TASK BRIEF
What lines below mention the word "realize"? Copy each one.
>>>
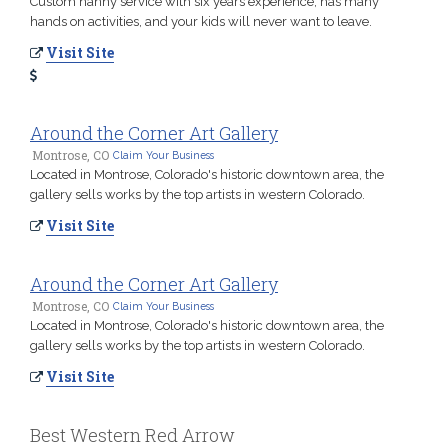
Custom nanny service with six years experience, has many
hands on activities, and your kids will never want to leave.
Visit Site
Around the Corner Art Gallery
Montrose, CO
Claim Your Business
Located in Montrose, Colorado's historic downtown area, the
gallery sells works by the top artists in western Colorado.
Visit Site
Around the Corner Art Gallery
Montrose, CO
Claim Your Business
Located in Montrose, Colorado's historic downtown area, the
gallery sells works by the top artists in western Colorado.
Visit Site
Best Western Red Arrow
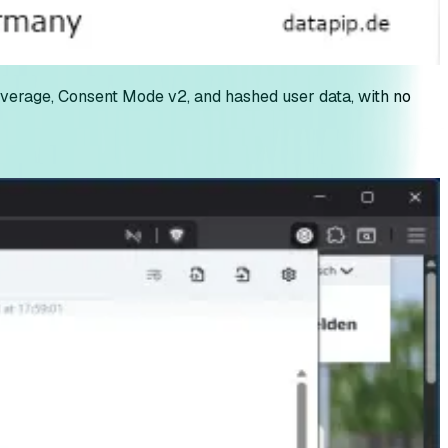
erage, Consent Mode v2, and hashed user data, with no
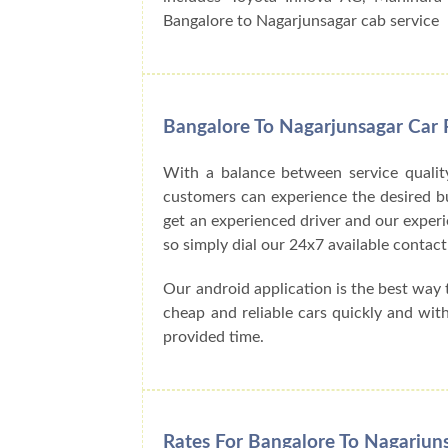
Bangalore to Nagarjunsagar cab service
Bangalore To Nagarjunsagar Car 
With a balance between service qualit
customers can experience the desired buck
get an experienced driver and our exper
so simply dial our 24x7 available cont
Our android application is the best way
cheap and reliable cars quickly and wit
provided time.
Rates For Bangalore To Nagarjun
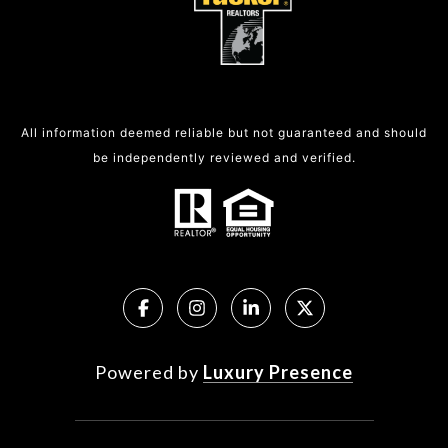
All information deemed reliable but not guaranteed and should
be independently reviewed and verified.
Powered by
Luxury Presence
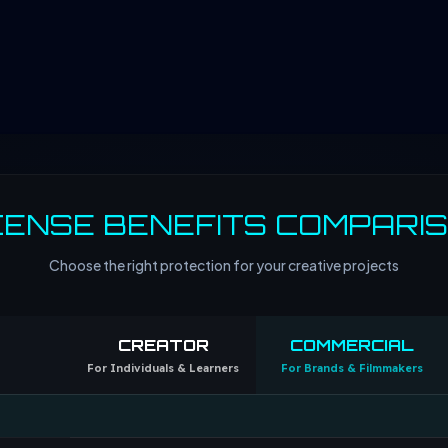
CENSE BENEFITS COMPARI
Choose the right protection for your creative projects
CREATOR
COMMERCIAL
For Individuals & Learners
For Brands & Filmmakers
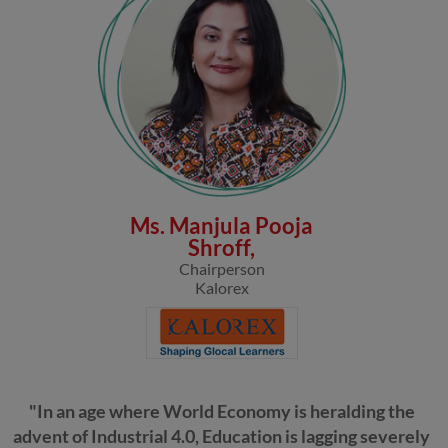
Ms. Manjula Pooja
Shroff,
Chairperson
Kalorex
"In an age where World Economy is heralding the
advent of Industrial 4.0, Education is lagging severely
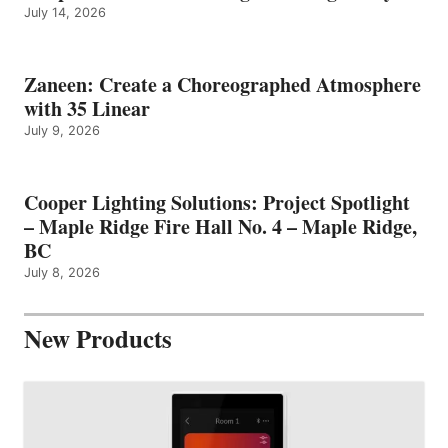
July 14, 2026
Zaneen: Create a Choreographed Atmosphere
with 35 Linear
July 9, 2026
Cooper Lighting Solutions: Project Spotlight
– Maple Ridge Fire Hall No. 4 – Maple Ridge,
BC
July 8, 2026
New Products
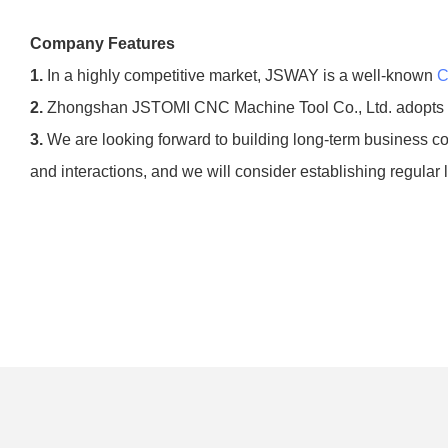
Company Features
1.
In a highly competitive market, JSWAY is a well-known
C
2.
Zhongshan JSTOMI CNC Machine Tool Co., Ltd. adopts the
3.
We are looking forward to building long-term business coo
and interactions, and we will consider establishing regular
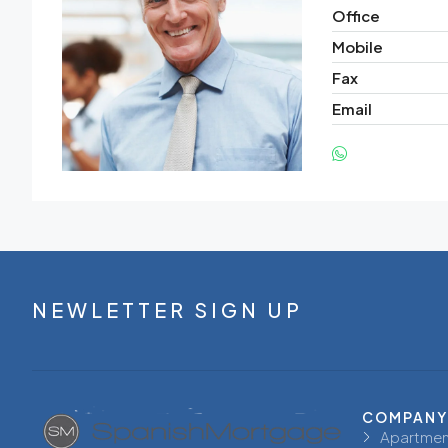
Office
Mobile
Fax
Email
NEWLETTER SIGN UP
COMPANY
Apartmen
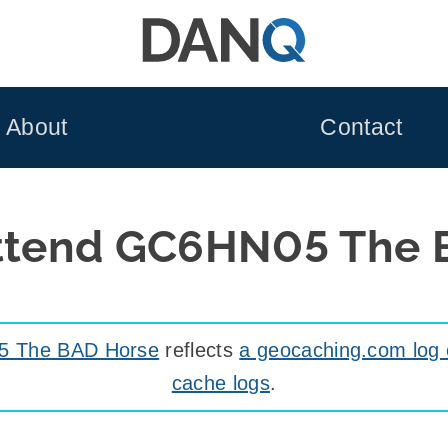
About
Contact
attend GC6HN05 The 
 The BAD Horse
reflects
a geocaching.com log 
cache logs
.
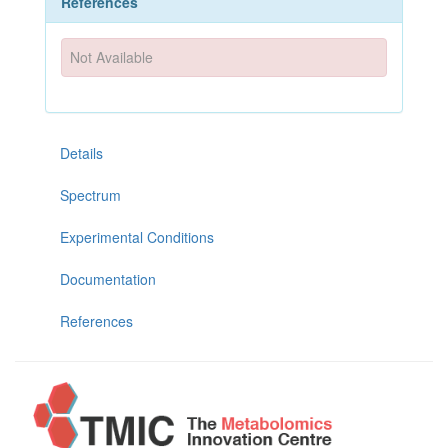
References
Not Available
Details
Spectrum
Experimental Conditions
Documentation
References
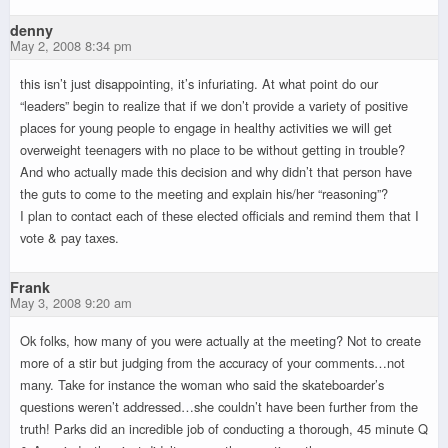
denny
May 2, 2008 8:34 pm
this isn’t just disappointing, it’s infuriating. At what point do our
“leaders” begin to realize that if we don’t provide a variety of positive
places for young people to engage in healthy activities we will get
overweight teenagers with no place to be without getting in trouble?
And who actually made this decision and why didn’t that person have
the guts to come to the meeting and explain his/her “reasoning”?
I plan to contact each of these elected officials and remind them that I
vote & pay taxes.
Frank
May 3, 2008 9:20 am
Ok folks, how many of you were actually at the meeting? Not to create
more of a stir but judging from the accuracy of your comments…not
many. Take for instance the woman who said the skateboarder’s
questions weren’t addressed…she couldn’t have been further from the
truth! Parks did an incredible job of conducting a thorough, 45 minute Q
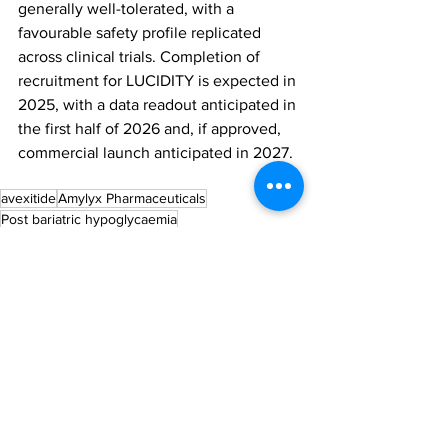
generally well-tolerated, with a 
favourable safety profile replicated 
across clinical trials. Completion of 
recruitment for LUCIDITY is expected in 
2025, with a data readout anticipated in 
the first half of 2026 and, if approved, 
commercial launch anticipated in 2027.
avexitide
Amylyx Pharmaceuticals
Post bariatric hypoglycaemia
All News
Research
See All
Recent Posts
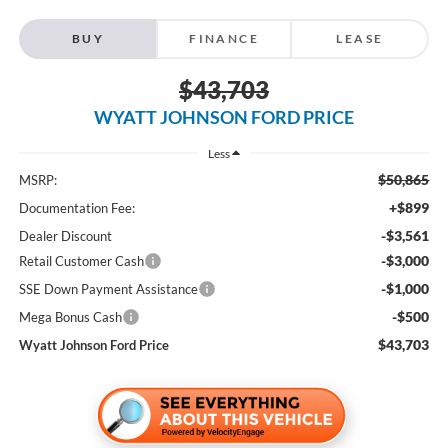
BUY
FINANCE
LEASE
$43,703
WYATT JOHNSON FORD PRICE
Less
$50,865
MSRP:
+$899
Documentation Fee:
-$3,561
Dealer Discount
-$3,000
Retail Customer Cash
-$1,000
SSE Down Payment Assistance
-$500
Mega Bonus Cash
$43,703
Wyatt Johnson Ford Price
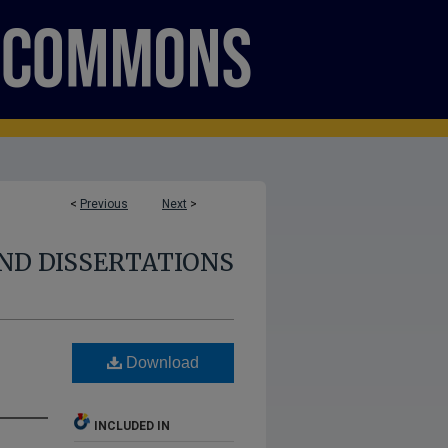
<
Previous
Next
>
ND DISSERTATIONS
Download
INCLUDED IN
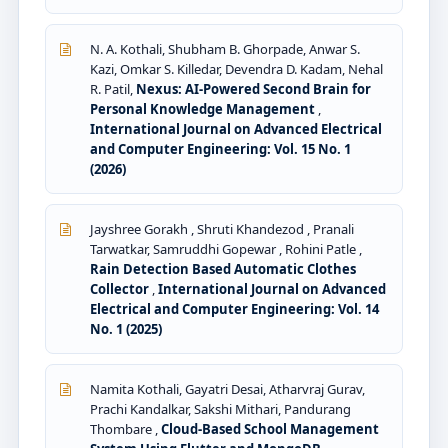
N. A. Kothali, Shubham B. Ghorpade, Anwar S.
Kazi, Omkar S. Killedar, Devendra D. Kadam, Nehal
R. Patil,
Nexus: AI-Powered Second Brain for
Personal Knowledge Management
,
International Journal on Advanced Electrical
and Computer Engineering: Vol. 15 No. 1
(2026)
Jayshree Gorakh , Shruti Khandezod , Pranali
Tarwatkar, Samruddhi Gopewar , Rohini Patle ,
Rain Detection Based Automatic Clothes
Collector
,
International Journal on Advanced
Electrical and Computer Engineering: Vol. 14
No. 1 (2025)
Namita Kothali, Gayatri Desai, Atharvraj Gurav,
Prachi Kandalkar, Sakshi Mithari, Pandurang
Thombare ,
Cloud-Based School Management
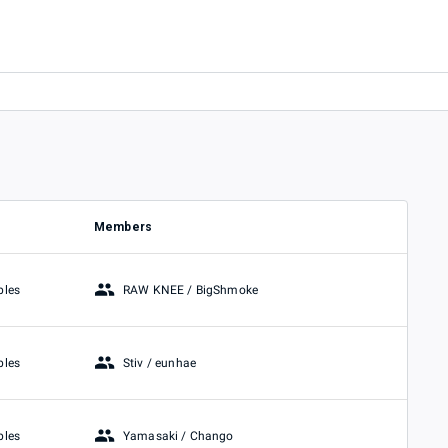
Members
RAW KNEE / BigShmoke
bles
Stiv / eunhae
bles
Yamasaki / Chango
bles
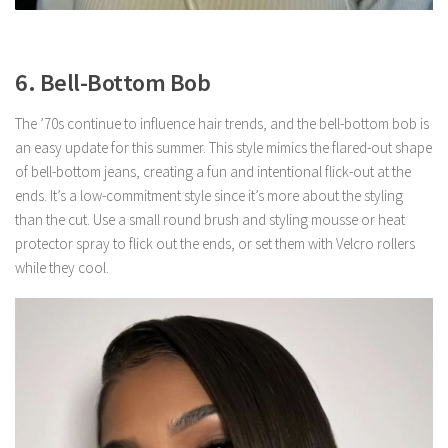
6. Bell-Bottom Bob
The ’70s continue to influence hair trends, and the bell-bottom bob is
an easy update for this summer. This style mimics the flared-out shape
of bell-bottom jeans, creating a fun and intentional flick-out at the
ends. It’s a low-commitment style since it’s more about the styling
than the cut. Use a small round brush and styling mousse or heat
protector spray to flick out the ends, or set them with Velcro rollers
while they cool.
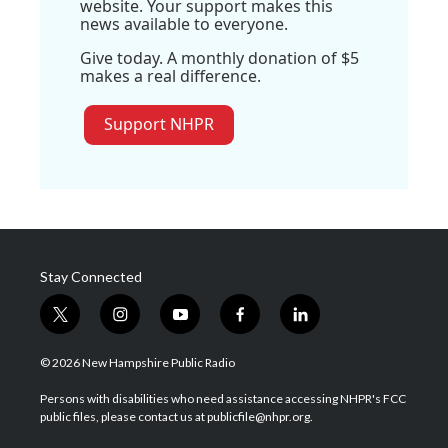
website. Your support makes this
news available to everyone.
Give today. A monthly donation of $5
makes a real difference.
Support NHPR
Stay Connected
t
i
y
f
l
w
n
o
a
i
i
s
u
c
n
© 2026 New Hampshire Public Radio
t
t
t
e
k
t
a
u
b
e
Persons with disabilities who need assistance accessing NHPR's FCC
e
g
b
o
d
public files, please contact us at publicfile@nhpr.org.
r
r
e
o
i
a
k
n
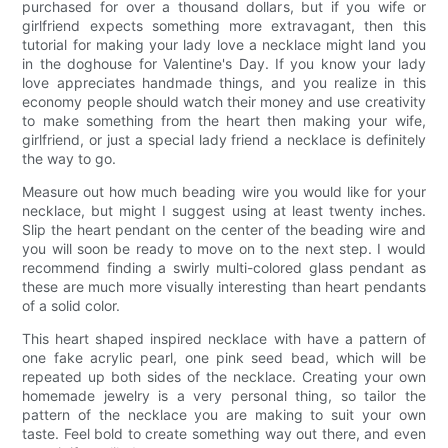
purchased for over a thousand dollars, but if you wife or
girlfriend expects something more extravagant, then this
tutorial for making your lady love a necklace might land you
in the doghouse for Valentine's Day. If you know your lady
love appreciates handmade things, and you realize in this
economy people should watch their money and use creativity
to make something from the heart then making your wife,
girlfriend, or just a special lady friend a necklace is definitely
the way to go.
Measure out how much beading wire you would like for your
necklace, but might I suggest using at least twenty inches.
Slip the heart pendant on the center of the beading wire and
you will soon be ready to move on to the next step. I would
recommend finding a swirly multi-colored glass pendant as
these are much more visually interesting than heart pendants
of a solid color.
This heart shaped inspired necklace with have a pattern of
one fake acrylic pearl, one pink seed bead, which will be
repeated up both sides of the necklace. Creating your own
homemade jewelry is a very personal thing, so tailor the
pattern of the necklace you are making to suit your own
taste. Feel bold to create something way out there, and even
<<<
WRITTEN REPLY
“leaders” begin to realize that if we don’t provide a variety of positive
love appreciates handmade things, and you realize in this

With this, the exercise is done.